[Extracted page text data]
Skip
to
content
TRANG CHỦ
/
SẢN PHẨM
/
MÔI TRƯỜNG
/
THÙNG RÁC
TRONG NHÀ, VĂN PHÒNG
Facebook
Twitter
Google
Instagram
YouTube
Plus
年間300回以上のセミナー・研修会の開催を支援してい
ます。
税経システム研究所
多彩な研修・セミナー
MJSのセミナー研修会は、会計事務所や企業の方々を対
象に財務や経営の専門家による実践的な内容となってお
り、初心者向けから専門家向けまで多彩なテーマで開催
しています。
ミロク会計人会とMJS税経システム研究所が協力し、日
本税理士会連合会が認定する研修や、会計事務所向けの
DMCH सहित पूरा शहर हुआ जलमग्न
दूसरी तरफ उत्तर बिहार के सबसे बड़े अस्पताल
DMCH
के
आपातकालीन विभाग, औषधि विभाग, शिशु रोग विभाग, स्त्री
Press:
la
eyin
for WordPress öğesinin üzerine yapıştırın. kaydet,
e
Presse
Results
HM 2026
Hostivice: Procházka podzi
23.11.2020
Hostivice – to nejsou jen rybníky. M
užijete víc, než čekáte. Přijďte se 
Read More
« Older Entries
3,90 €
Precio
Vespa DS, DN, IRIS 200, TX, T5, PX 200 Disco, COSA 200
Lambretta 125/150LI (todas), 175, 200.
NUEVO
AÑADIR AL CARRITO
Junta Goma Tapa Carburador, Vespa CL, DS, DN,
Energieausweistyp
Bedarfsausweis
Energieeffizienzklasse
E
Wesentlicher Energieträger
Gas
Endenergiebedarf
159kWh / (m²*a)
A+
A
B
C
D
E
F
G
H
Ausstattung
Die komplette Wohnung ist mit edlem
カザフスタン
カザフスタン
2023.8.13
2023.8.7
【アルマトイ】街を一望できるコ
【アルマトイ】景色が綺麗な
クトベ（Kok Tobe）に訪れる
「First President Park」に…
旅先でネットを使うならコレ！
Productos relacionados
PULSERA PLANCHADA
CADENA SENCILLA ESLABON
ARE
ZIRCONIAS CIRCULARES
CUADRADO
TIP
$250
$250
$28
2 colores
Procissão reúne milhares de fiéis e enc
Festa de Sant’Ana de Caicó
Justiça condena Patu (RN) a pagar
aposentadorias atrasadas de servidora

◆ What this task involves:
The full data, transcribed without change, is the expected answer.

◆ Solution to this exercise:
Skip
to
content
TRANG CHỦ
/
SẢN PHẨM
/
MÔI TRƯỜNG
/
THÙNG RÁC
TRONG NHÀ, VĂN PHÒNG
Facebook
Twitter
Google
Instagram
YouTube
Plus
年間300回以上のセミナー・研修会の開催を支援してい
ます。
税経システム研究所
多彩な研修・セミナー
MJSのセミナー研修会は、会計事務所や企業の方々を対
象に財務や経営の専門家による実践的な内容となってお
り、初心者向けから専門家向けまで多彩なテーマで開催
しています。
ミロク会計人会とMJS税経システム研究所が協力し、日
本税理士会連合会が認定する研修や、会計事務所向けの
DMCH सहित पूरा शहर हुआ जलमग्न
दूसरी तरफ उत्तर बिहार के सबसे बड़े अस्पताल
DMCH
के
आपातकालीन विभाग, औषधि विभाग, शिशु रोग विभाग, स्त्री
Press:
la
eyin
for WordPress öğesinin üzerine yapıştırın. kaydet,
e
Presse
Results
HM 2026
Hostivice: Procházka podzi
23.11.2020
Hostivice – to nejsou jen rybníky. M
užijete víc, než čekáte. Přijďte se 
Read More
« Older Entries
3,90 €
Precio
Vespa DS, DN, IRIS 200, TX, T5, PX 200 Disco, COSA 200
Lambretta 125/150LI (todas), 175, 200.
NUEVO
AÑADIR AL CARRITO
Junta Goma Tapa Carburador, Vespa CL, DS, DN,
Energieausweistyp
Bedarfsausweis
Energieeffizienzklasse
E
Wesentlicher Energieträger
Gas
Endenergiebedarf
159kWh / (m²*a)
A+
A
B
C
D
E
F
G
H
Ausstattung
Die komplette Wohnung ist mit edlem
カザフスタン
カザフスタン
2023.8.13
2023.8.7
【アルマトイ】街を一望できるコ
【アルマトイ】景色が綺麗な
クトベ（Kok Tobe）に訪れる
「First President Park」に…
旅先でネットを使うならコレ！
Productos relacionados
PULSERA PLANCHADA
CADENA SENCILLA ESLABON
ARE
ZIRCONIAS CIRCULARES
CUADRADO
TIP
$250
$250
$28
2 colores
Procissão reúne milhares de fiéis e enc
Festa de Sant’Ana de Caicó
Justiça condena Patu (RN) a pagar
aposentadorias atrasadas de servidora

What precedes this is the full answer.